WHAT THE TASK ASKS: Would you reproduce exactly, and only, the lines starting at the one with "For every named target in this 1178×1604" and ending at the last line of the data, with both included? Leave the pictures out.

INFORMATION:

##############################

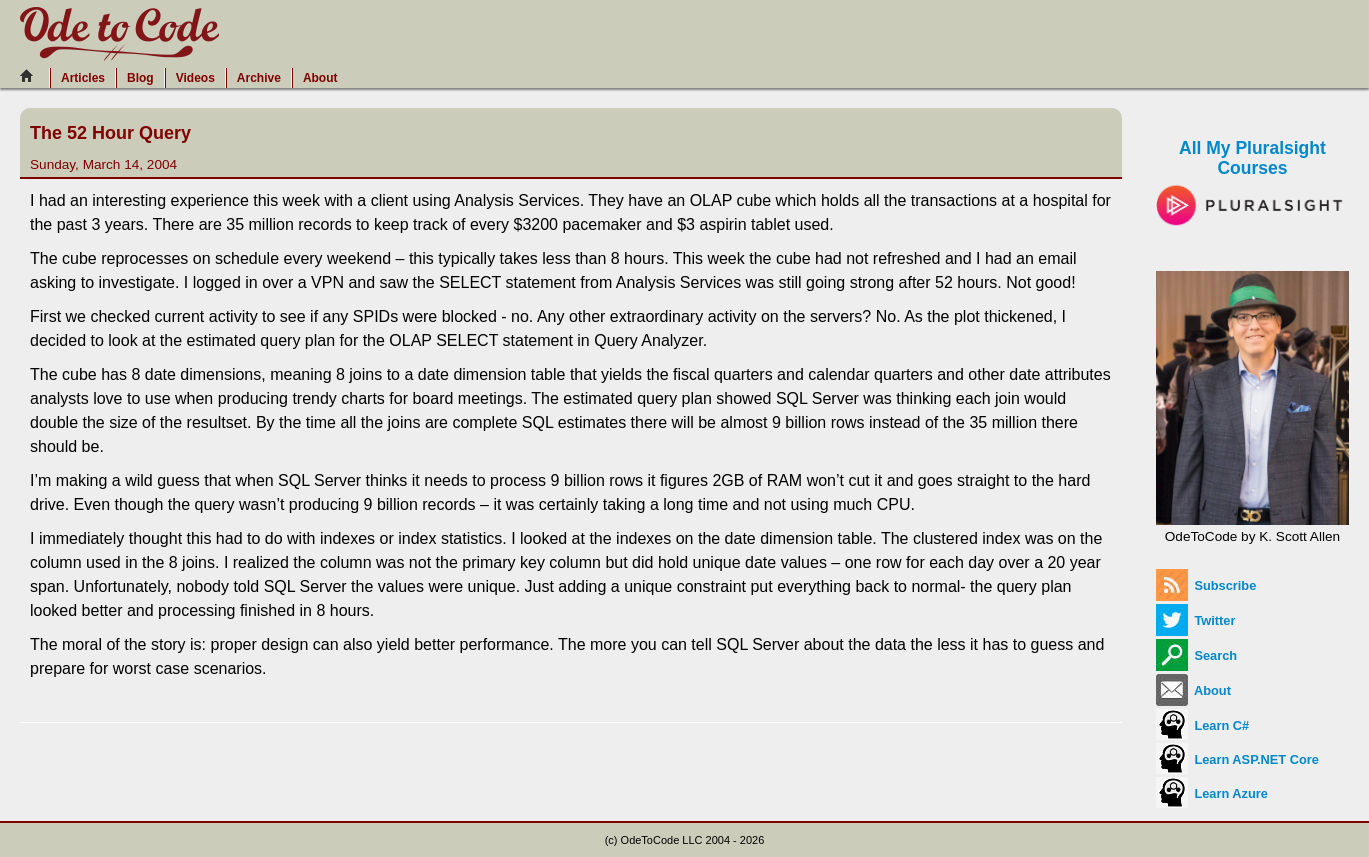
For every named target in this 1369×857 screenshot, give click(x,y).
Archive (259, 78)
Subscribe (1206, 585)
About (320, 78)
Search (1196, 655)
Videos (195, 78)
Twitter (1196, 620)
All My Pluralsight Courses (1252, 175)
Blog (140, 78)
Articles (83, 78)
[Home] (32, 76)
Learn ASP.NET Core (1237, 759)
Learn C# (1202, 725)
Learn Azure (1212, 793)
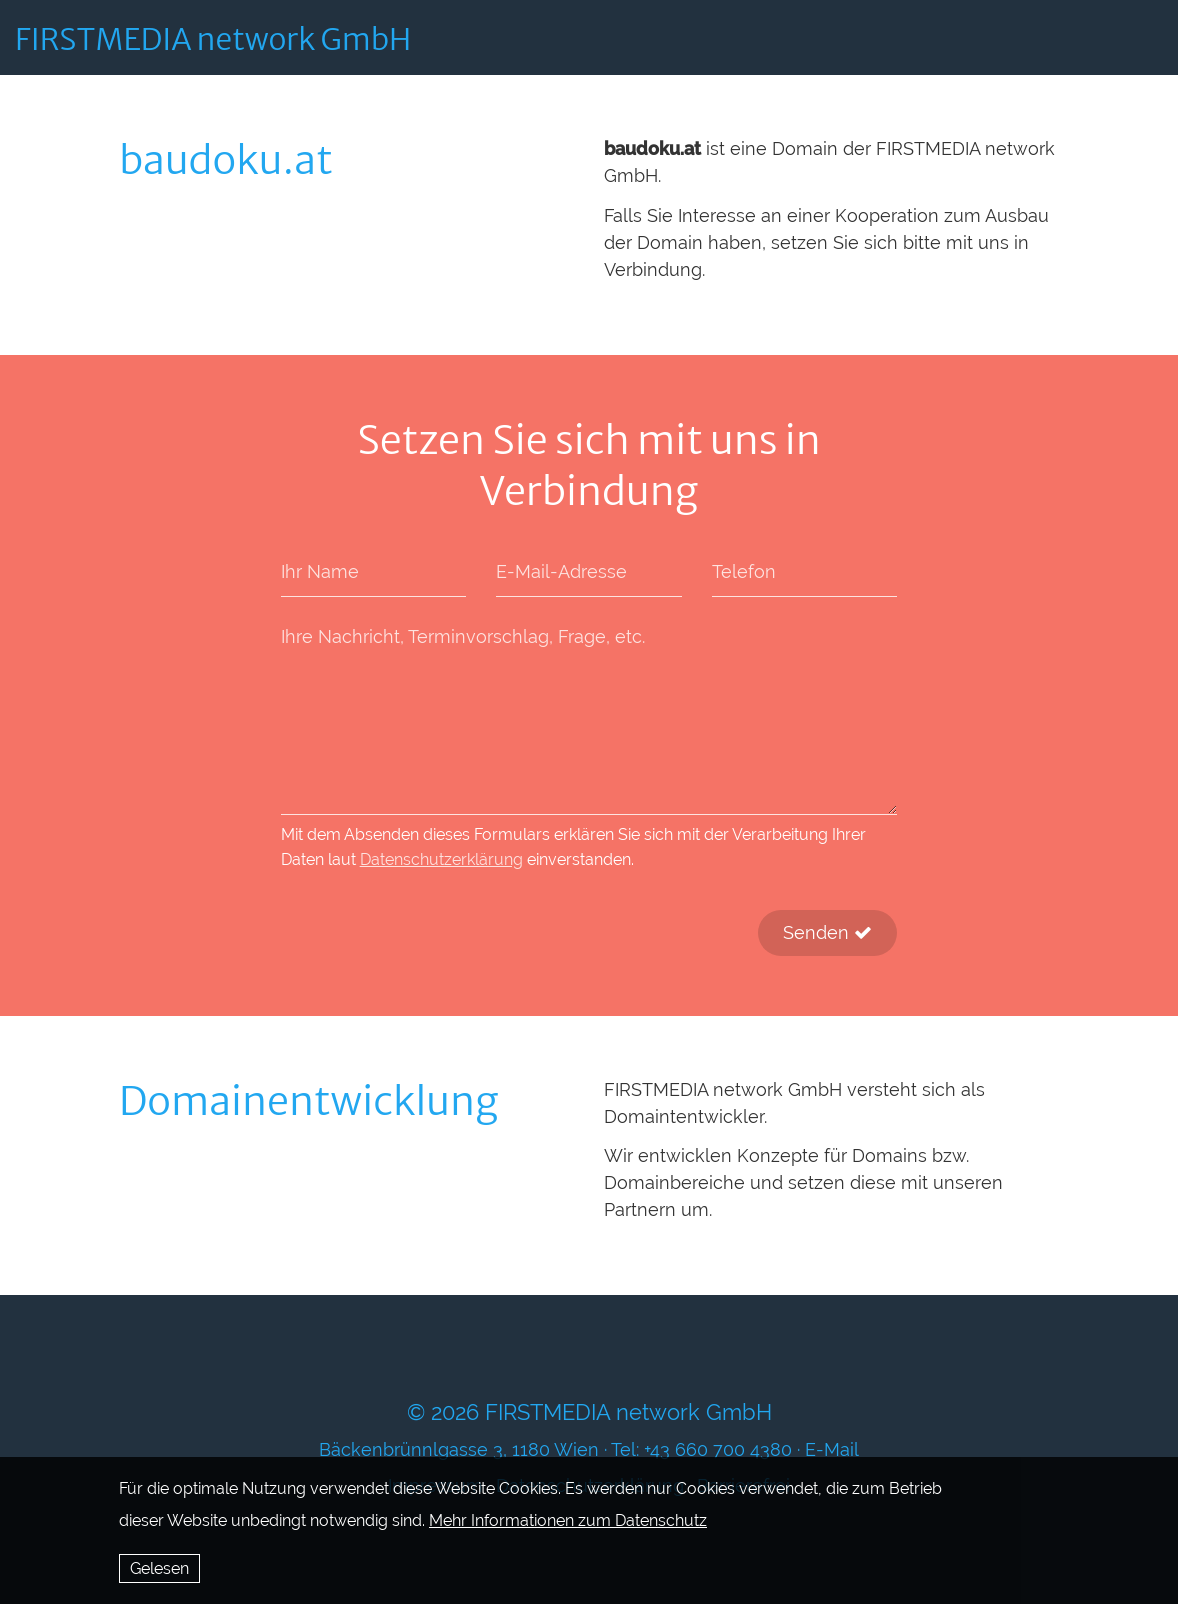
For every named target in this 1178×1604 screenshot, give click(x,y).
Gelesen (159, 1568)
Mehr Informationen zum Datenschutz (568, 1520)
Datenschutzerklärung (441, 859)
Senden (827, 932)
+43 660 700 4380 (718, 1449)
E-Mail (832, 1449)
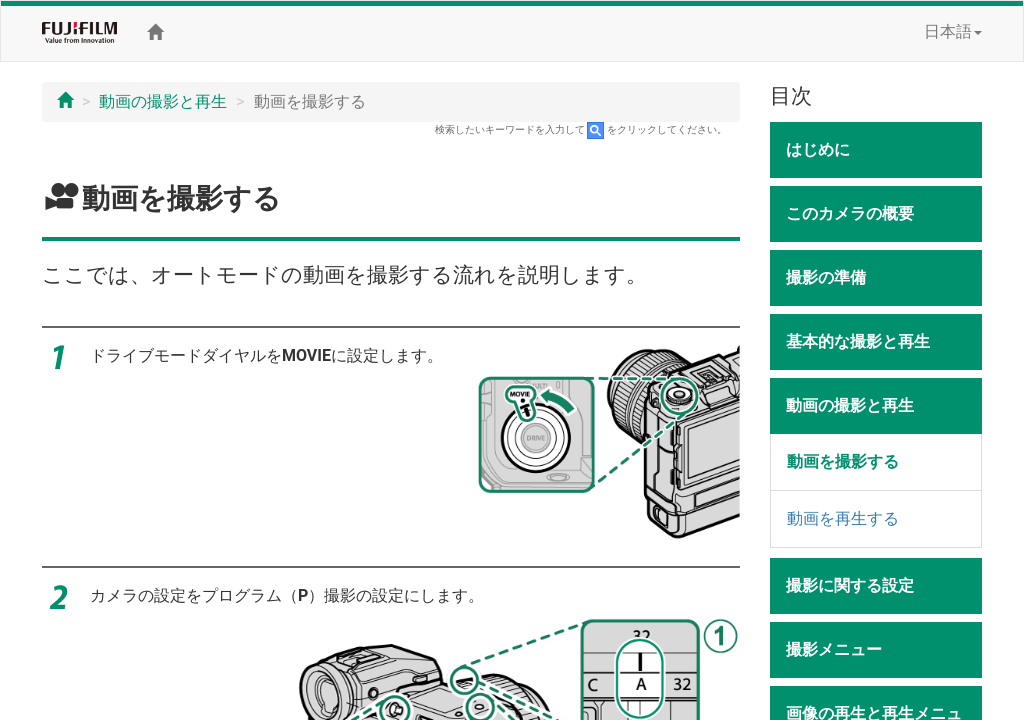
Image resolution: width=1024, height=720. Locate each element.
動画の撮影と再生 (163, 101)
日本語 (953, 31)
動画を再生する (843, 518)
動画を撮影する (843, 461)
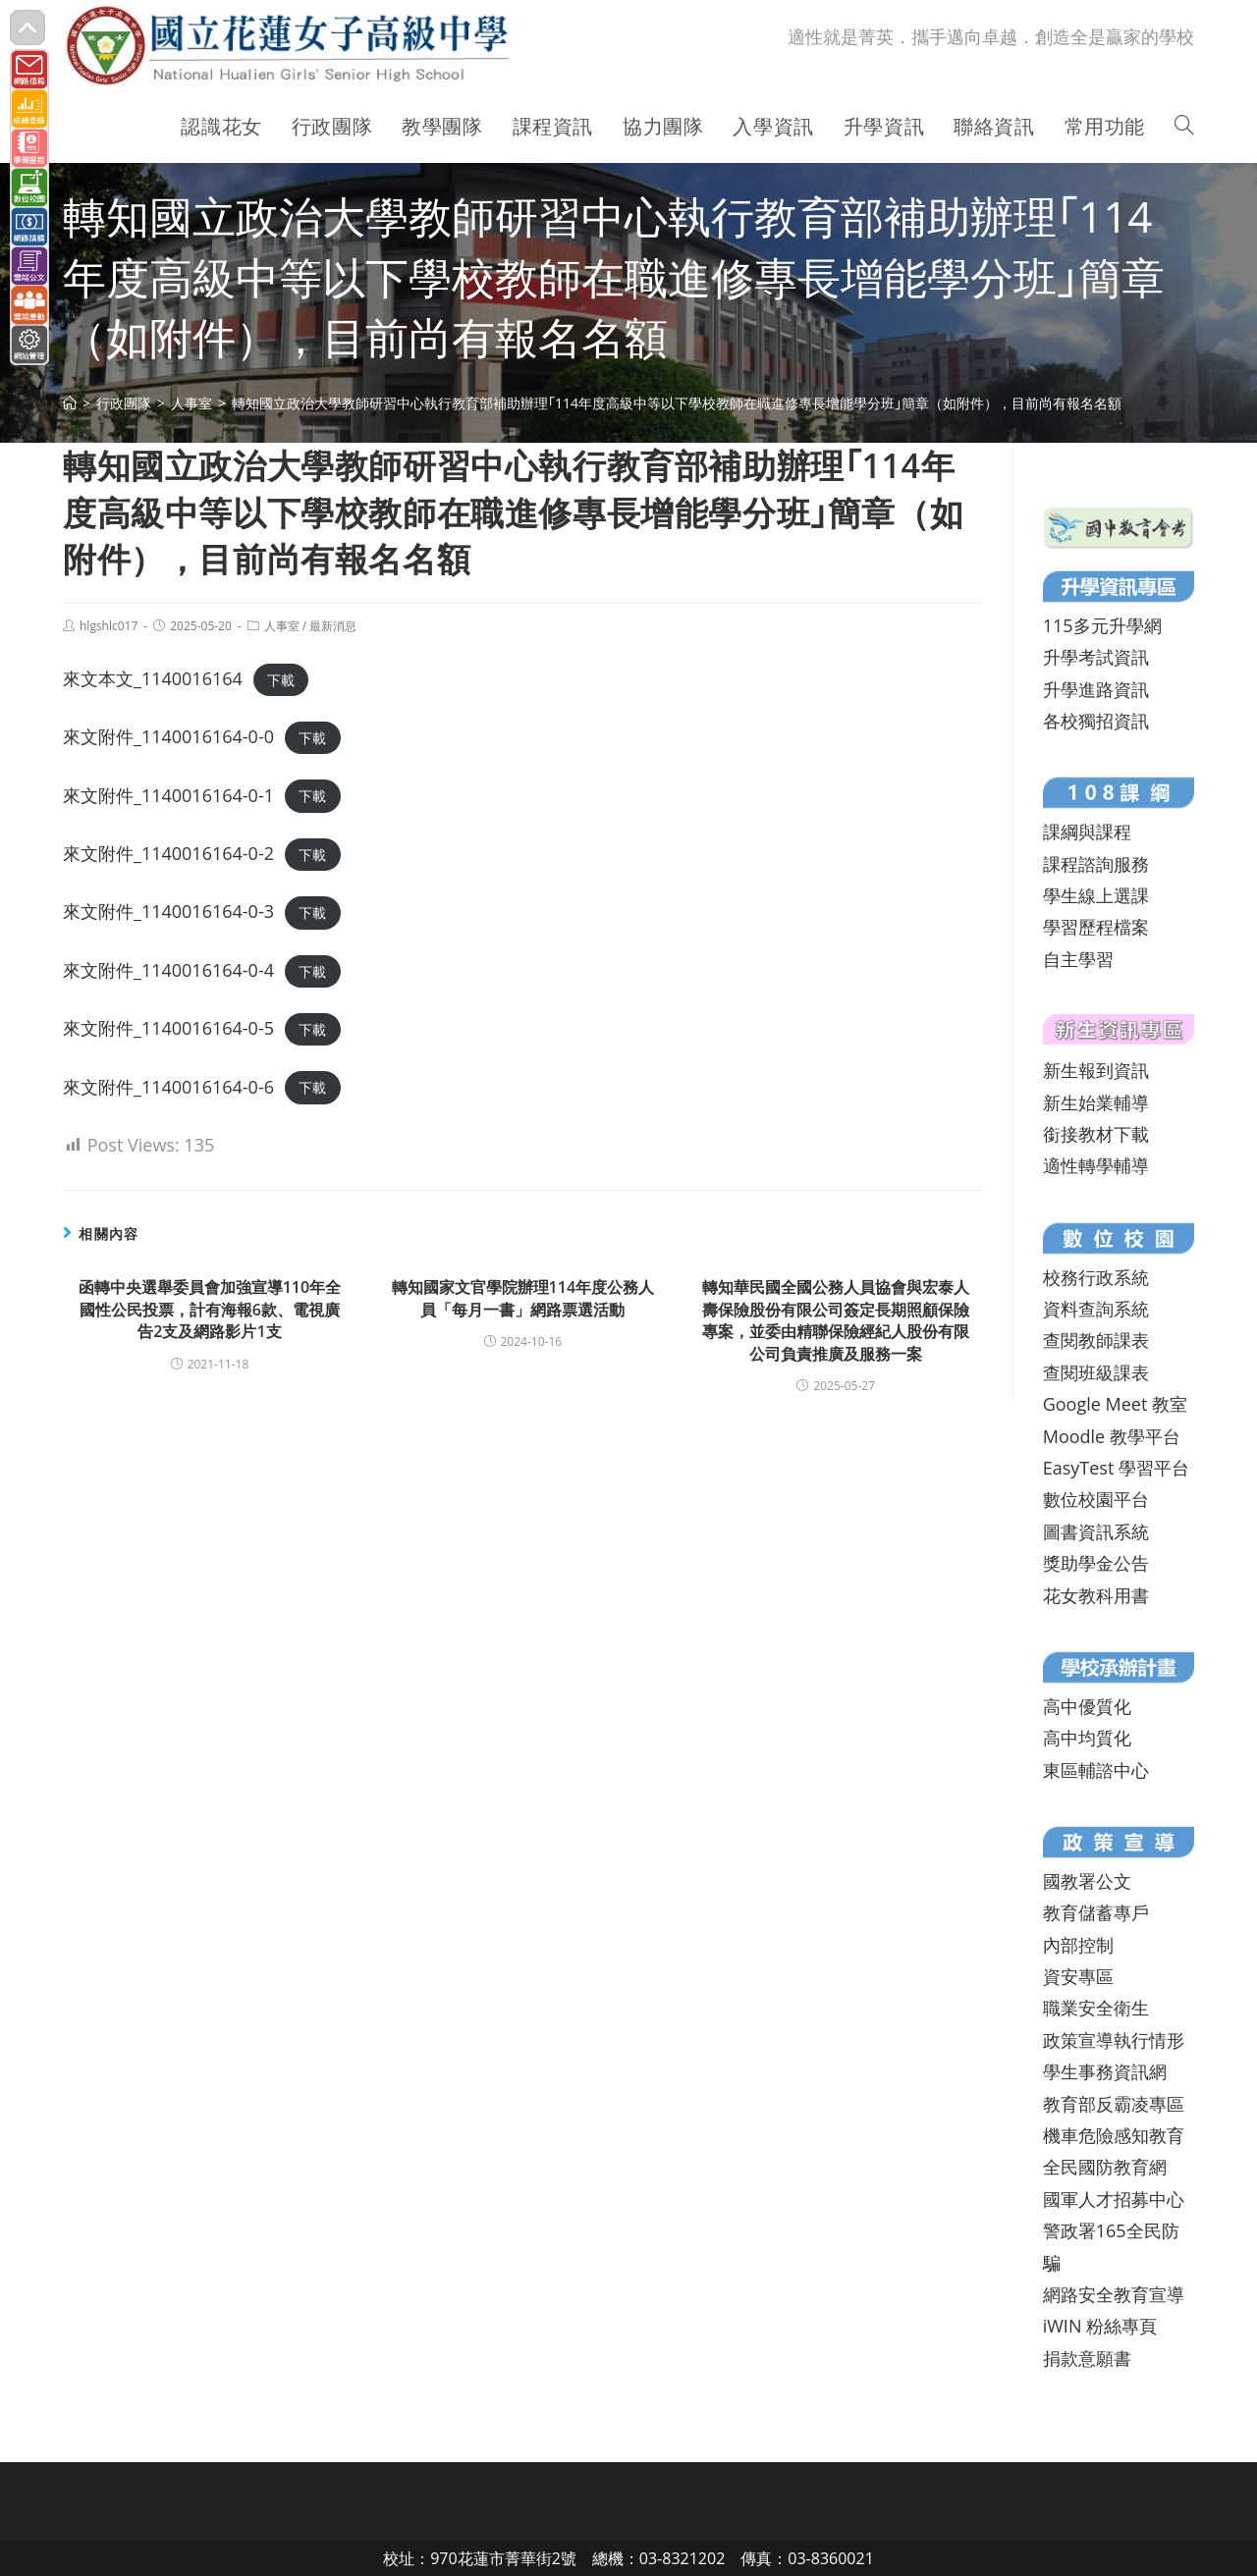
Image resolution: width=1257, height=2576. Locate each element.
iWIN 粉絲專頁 (1100, 2325)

##############################

SOLUTION TO THIS TASK:
For every named target in this 1178×1604 screenshot, give click(x,y).
Gelesen (159, 1568)
Mehr Informationen zum Datenschutz (568, 1520)
Datenschutzerklärung (441, 859)
Senden (827, 932)
+43 660 700 4380 (718, 1449)
E-Mail (832, 1449)
Image resolution: width=1024, height=720. Locate each element.
動画の撮影と再生 (163, 101)
日本語 (953, 31)
動画を再生する (843, 518)
動画を撮影する (843, 461)
Image resolution: width=1257, height=2576. Locate each element.
iWIN 粉絲專頁 (1100, 2325)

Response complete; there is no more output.